- _Given data_
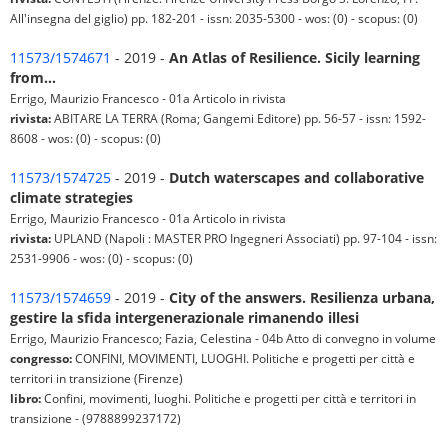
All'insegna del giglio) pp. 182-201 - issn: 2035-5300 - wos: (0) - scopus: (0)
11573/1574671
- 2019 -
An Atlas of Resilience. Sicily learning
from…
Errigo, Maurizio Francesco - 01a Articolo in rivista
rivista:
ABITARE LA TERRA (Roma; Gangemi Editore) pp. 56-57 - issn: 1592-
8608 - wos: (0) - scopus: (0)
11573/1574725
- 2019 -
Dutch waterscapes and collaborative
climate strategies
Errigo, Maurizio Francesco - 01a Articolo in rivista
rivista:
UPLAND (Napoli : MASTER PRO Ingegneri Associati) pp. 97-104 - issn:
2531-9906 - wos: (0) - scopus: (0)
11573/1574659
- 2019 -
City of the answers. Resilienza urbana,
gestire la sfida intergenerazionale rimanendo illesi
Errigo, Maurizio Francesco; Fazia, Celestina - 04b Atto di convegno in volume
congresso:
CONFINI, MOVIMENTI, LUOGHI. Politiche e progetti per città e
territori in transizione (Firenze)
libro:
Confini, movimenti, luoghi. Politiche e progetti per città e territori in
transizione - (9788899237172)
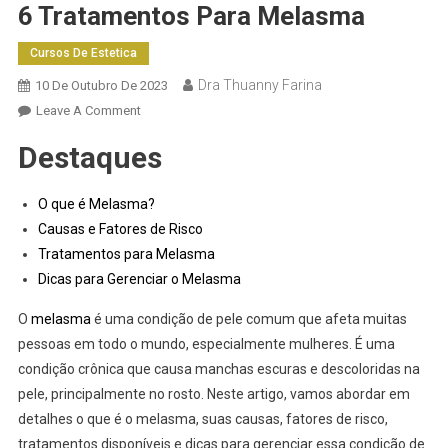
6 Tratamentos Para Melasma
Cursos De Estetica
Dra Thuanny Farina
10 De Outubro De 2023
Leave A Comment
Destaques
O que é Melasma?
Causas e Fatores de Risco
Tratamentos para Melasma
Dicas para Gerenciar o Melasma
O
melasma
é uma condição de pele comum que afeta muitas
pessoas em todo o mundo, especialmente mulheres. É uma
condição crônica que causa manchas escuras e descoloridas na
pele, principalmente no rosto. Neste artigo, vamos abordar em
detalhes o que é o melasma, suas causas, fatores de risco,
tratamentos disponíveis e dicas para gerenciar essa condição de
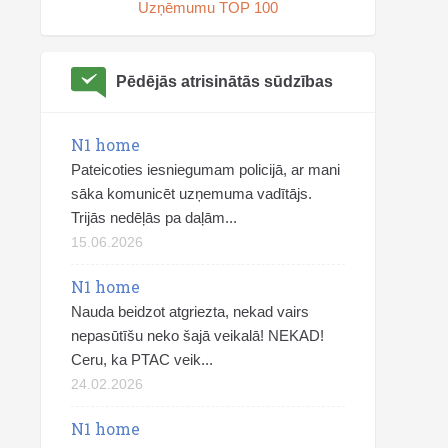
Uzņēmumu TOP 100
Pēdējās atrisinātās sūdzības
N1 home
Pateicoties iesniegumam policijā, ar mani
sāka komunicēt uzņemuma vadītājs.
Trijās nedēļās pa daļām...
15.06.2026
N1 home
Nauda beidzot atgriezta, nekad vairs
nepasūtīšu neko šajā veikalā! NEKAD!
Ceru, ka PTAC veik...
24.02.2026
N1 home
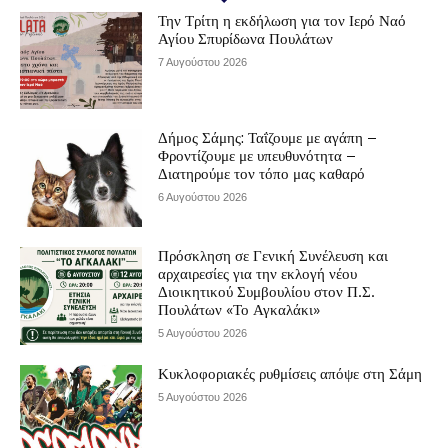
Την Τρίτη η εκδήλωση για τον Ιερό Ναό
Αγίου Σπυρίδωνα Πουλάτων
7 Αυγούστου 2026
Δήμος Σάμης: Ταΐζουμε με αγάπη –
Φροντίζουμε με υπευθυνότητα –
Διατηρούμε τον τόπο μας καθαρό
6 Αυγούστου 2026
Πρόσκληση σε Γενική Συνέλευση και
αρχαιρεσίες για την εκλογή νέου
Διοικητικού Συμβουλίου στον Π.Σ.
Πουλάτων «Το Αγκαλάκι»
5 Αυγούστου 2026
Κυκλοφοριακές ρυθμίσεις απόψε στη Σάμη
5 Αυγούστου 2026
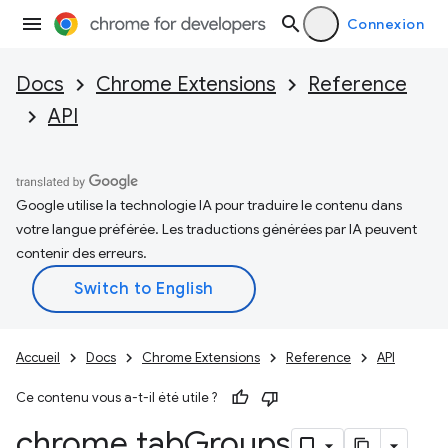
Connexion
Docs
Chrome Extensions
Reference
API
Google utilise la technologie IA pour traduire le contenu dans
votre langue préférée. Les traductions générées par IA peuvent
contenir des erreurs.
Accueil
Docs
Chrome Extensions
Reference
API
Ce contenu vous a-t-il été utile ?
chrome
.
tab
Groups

- _Prompt_
A faithful copy of all the data above, without its pictures, is the expected result.

- _Output below_
All'insegna del giglio) pp. 182-201 - issn: 2035-5300 - wos: (0) - scopus: (0)
11573/1574671
- 2019 -
An Atlas of Resilience. Sicily learning
from…
Errigo, Maurizio Francesco - 01a Articolo in rivista
rivista:
ABITARE LA TERRA (Roma; Gangemi Editore) pp. 56-57 - issn: 1592-
8608 - wos: (0) - scopus: (0)
11573/1574725
- 2019 -
Dutch waterscapes and collaborative
climate strategies
Errigo, Maurizio Francesco - 01a Articolo in rivista
rivista:
UPLAND (Napoli : MASTER PRO Ingegneri Associati) pp. 97-104 - issn:
2531-9906 - wos: (0) - scopus: (0)
11573/1574659
- 2019 -
City of the answers. Resilienza urbana,
gestire la sfida intergenerazionale rimanendo illesi
Errigo, Maurizio Francesco; Fazia, Celestina - 04b Atto di convegno in volume
congresso:
CONFINI, MOVIMENTI, LUOGHI. Politiche e progetti per città e
territori in transizione (Firenze)
libro:
Confini, movimenti, luoghi. Politiche e progetti per città e territori in
transizione - (9788899237172)
6 Tratamentos Para Melasma
Cursos De Estetica
Dra Thuanny Farina
10 De Outubro De 2023
Leave A Comment
Destaques
O que é Melasma?
Causas e Fatores de Risco
Tratamentos para Melasma
Dicas para Gerenciar o Melasma
O
melasma
é uma condição de pele comum que afeta muitas
pessoas em todo o mundo, especialmente mulheres. É uma
condição crônica que causa manchas escuras e descoloridas na
pele, principalmente no rosto. Neste artigo, vamos abordar em
detalhes o que é o melasma, suas causas, fatores de risco,
tratamentos disponíveis e dicas para gerenciar essa condição de
Uzņēmumu TOP 100
Pēdējās atrisinātās sūdzības
N1 home
Pateicoties iesniegumam policijā, ar mani
sāka komunicēt uzņemuma vadītājs.
Trijās nedēļās pa daļām...
15.06.2026
N1 home
Nauda beidzot atgriezta, nekad vairs
nepasūtīšu neko šajā veikalā! NEKAD!
Ceru, ka PTAC veik...
24.02.2026
N1 home
Την Τρίτη η εκδήλωση για τον Ιερό Ναό
Αγίου Σπυρίδωνα Πουλάτων
7 Αυγούστου 2026
Δήμος Σάμης: Ταΐζουμε με αγάπη –
Φροντίζουμε με υπευθυνότητα –
Διατηρούμε τον τόπο μας καθαρό
6 Αυγούστου 2026
Πρόσκληση σε Γενική Συνέλευση και
αρχαιρεσίες για την εκλογή νέου
Διοικητικού Συμβουλίου στον Π.Σ.
Πουλάτων «Το Αγκαλάκι»
5 Αυγούστου 2026
Κυκλοφοριακές ρυθμίσεις απόψε στη Σάμη
5 Αυγούστου 2026
Connexion
Docs
Chrome Extensions
Reference
API
Google utilise la technologie IA pour traduire le contenu dans
votre langue préférée. Les traductions générées par IA peuvent
contenir des erreurs.
Accueil
Docs
Chrome Extensions
Reference
API
Ce contenu vous a-t-il été utile ?
chrome
.
tab
Groups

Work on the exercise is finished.